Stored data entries
○ ○ ○ ○ ○ ○ ○
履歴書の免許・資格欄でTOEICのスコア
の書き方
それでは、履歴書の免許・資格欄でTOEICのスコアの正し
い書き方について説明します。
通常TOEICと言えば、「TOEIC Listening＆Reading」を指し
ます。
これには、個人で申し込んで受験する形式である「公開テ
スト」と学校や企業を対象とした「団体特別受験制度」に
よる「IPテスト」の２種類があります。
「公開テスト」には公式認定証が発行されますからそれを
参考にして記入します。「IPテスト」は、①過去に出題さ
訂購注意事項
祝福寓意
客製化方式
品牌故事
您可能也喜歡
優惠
○ ○ ○ ○ ○ ○ ○
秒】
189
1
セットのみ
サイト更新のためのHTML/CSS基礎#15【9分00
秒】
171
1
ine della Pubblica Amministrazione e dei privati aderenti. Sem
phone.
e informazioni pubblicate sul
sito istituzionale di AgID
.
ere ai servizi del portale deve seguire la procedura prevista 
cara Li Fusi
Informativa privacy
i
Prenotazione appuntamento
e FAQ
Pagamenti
○ ○ ○ ○ ○ ○ ○
§ **TASK DESCRIPTION**
Retrieve every line above holding the word "IPテスト".

§ **RESPONSE TO THIS EXERCISE**
よる「IPテスト」の２種類があります。
参考にして記入します。「IPテスト」は、①過去に出題さ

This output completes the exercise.